Mãe, me ajuda a escolher um vibrador?

Foi com o dinheiro que ganhou de Dia das Crianças, que Raíssa comprou o primeiro vibrador de sua vida, aos 15 anos, em 2022. Ela pediu ajuda para a mãe, Gabriela, para escolher o modelo . “Nossa relação sempre foi de muita amizade e companheirismo, sempre tivemos abertura e isso me deixa muito segura. Ela me ensinou a ter respeito com meu próprio corpo e também com o meu desejo”, relata a jovem, que hoje tem 16 anos.

“Desejo que o processo de descoberta sexual da minha filha seja mais leve do que o meu”

Apesar do autoconhecimento, Raíssa conta que nunca teve relações com penetração – e acredita que sexo não se resume a isso. Com as amigas da mesma faixa etária, conversa abertamente sobre o assunto: “Algumas tratam de maneira normal, outras ainda veem como tabu e nem conseguem tocar no assunto. O que me deixa intrigada é o fato de que a maioria normaliza a ideia de ter relações sexuais com outras pessoas, mas abomina a masturbação”.

Na casa de Gabriela e Raíssa, contudo, esse medo ficou no passado. “Hoje, percebo o quanto deixei de ter experiências sexuais boas por falta de conhecimento sobre o meu corpo. Gostaria que com ela fosse diferente. Desejo que o processo dela (de descoberta sexual) seja mais leve e satisfatório do que o meu”, resume a autônoma de 39 anos.

Qual a idade certa para o primeiro vibrador?

Não existe uma resposta exata para essa pergunta.

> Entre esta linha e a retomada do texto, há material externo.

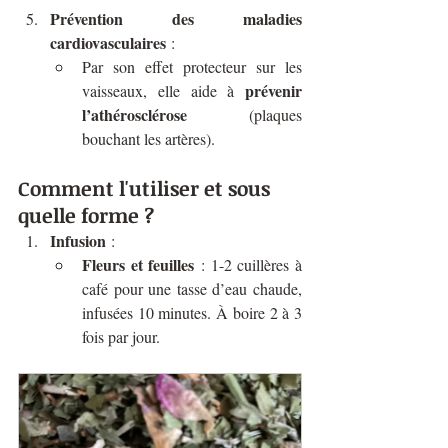
Prévention des maladies 
cardiovasculaires
 :
Par son effet protecteur sur les 
prévenir 
vaisseaux, elle aide à 
l’athérosclérose
 (plaques 
bouchant les artères).
Comment l'utiliser et sous 
quelle forme ?
Infusion
 :
Fleurs et feuilles
 : 1-2 cuillères à 
café pour une tasse d’eau chaude, 
infusées 10 minutes. À boire 2 à 3 
fois par jour.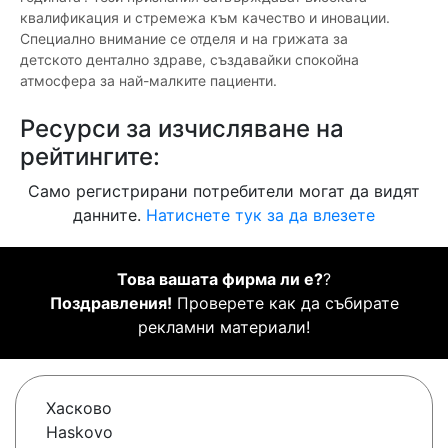
квалификация и стремежа към качество и иновации.
Специално внимание се отделя и на грижата за
детското дентално здраве, създавайки спокойна
атмосфера за най-малките пациенти.
Ресурси за изчисляване на
рейтингите:
Само регистрирани потребители могат да видят
данните.
Натиснете тук за да влезете
Това вашата фирма ли е?
?
Поздравления!
Проверете как да събирате
рекламни материали!
Хасково
Haskovo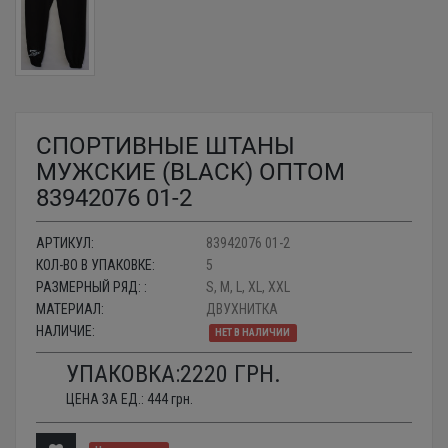
СПОРТИВНЫЕ ШТАНЫ
МУЖСКИЕ (BLACK) ОПТОМ
83942076 01-2
АРТИКУЛ:
83942076 01-2
КОЛ-ВО В УПАКОВКЕ:
5
РАЗМЕРНЫЙ РЯД: :
S, M, L, XL, XXL
МАТЕРИАЛ:
ДВУХНИТКА
НАЛИЧИЕ:
НЕТ В НАЛИЧИИ
УПАКОВКА:
2220
ГРН.
ЦЕНА ЗА ЕД.:
444
грн.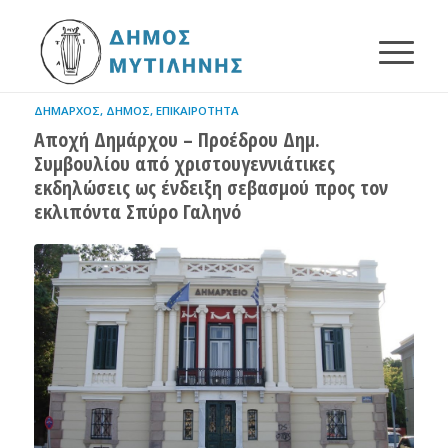
ΔΉΜΑΡΧΟΣ
,
ΔΉΜΟΣ
,
ΕΠΙΚΑΙΡΌΤΗΤΑ
Αποχή Δημάρχου – Προέδρου Δημ.
Συμβουλίου από χριστουγεννιάτικες
εκδηλώσεις ως ένδειξη σεβασμού προς τον
εκλιπόντα Σπύρο Γαληνό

Assim como não existe uma resposta exata para a pergunta: “Quando falar sobre sexo com meu filho?”. Já que isso depende da vivência de cada um. Como sabemos, cada pessoa inicia sua vida sexual no seu tempo. “Isso varia de caso a caso”, acredita a sexóloga Lua Menezes, que fala sobre sexualidade positiva nas redes sociais. E ela faz um alerta: antes de fazer a compra do sex toy a mãe deve bater um papo sobre masturbação com a filha.

Para puxar a conversa, Lua recomenda que a mãe parta da “própria verdade”, de forma positiva, livre de julgamentos e de preconceitos. “Vale reforçar que não existe uma maneira única e 100% correta de ter conversas como essa, sobre assuntos tabu”. Caso perceba que a filha não está aberta ao assunto, tente outro dia. “Não adianta forçar, porque isso pode soar invasivo. Acredito que compartilhar um pouco da própria experiência pode ser uma maneira legal de quebrar o gelo e de humanizar o diálogo”.

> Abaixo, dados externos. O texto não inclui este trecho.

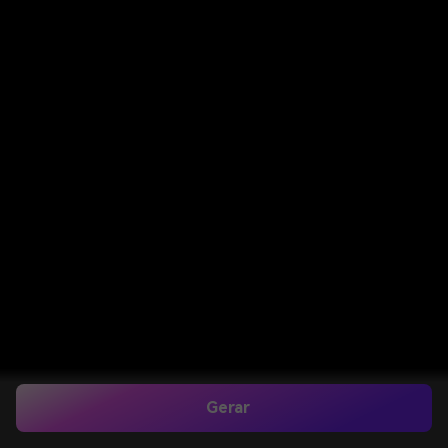
Gerar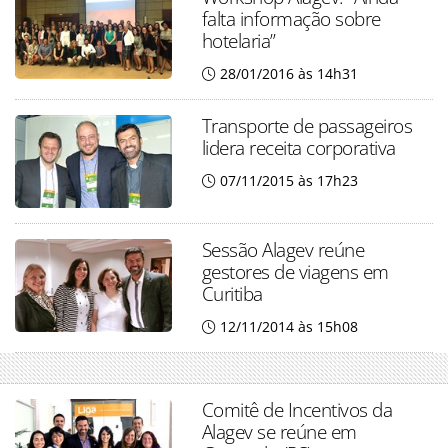
falta informação sobre
hotelaria”
28/01/2016 às 14h31
Transporte de passageiros
lidera receita corporativa
07/11/2015 às 17h23
Sessão Alagev reúne
gestores de viagens em
Curitiba
12/11/2014 às 15h08
Comitê de Incentivos da
Alagev se reúne em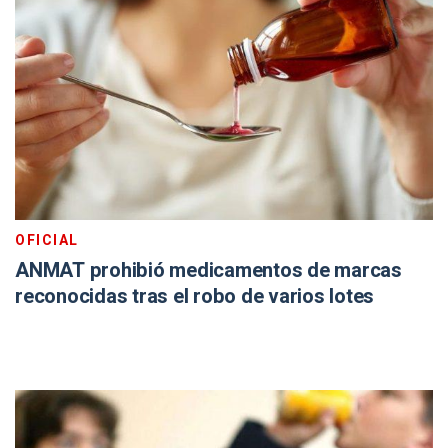
OFICIAL
ANMAT prohibió medicamentos de marcas
reconocidas tras el robo de varios lotes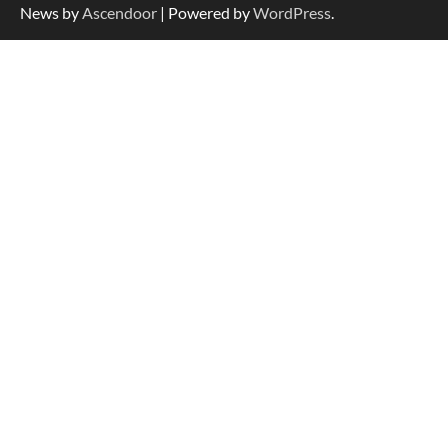
News by
Ascendoor
| Powered by
WordPress
.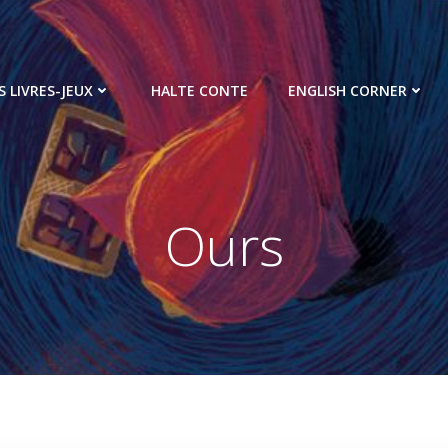
S LIVRES-JEUX
HALTE CONTE
ENGLISH CORNER
Ours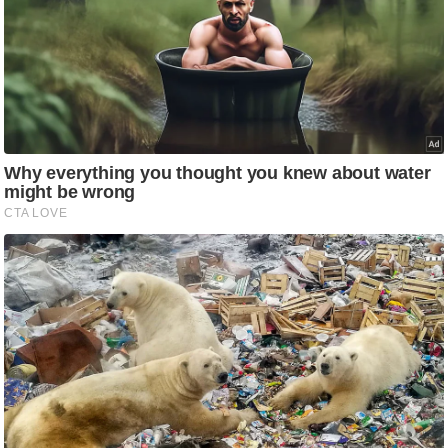
/
फै
श
न
घ
रे
लू
नु
स्खे
प
र्य
ट
न
स्थ
ल
फि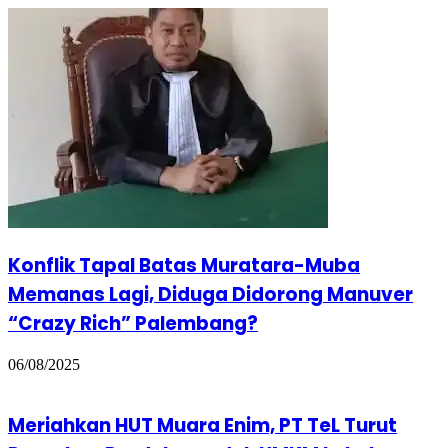
Konflik Tapal Batas Muratara-Muba
Memanas Lagi, Diduga Didorong Manuver
“Crazy Rich” Palembang?
06/08/2025
Meriahkan HUT Muara Enim, PT TeL Turut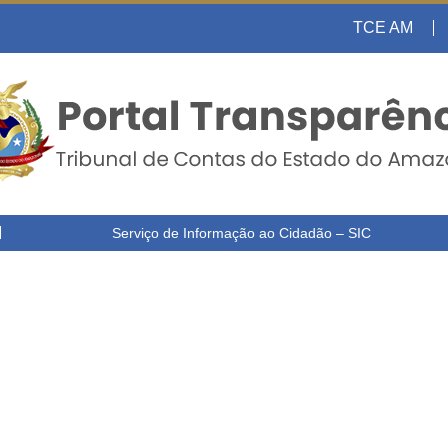
TCE AM
Serviço de Informação ao Cidadão – SIC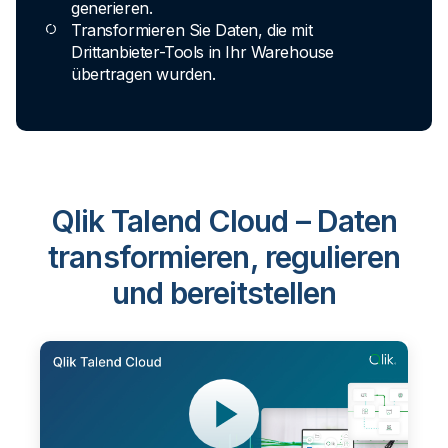
generieren.
Transformieren Sie Daten, die mit
Drittanbieter-Tools in Ihr Warehouse
übertragen wurden.
Qlik Talend Cloud – Daten
transformieren, regulieren
und bereitstellen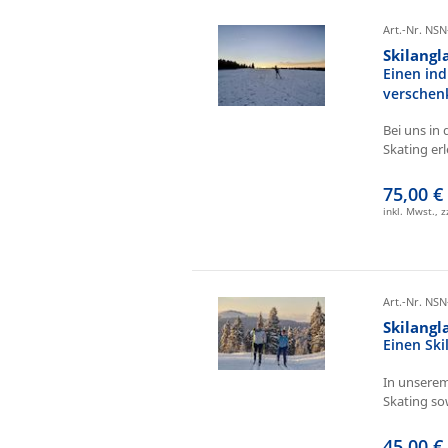
Art.-Nr. NSN
Skilangl
Einen ind
verschen
Bei uns in 
Skating erl
75,00 €
inkl. Mwst., 
Art.-Nr. NSN
Skilang
Einen Sk
In unserem
Skating sow
45,00 €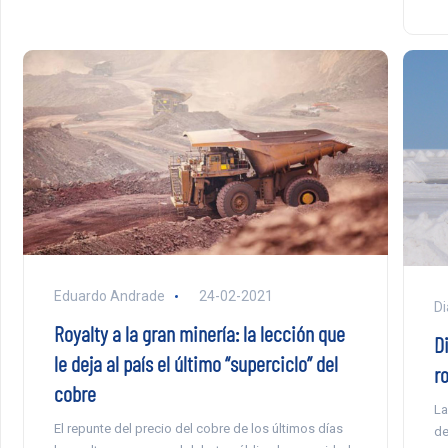
Eduardo Andrade
24-02-2021
Di
Royalty a la gran minería: la lección que
D
le deja al país el último “superciclo” del
ro
cobre
La
El repunte del precio del cobre de los últimos días
de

A especialista também reforça que não é saudável dividir o mesmo brinquedo sexual com outras pessoas; por isso, em casos de suspeita, aborde o assunto  “de modo menos tenso possível”, para evitar que a jovem se traumatize ou transforme a curiosidade sexual em um sentimento de vergonha. Mas diz que de maneira responsável, o apetrecho pode ser um grande aliado na relação mãe-e-filha, às vezes tão problemática na adolescência. “Conversar sobre o assunto e mostrar-se aberta é um jeito saudável de praticar comunicação não-violenta e de estreitar laços”, pontua a sexóloga.

Taí o primeiro caso de roubo em que ninguém sai perdendo.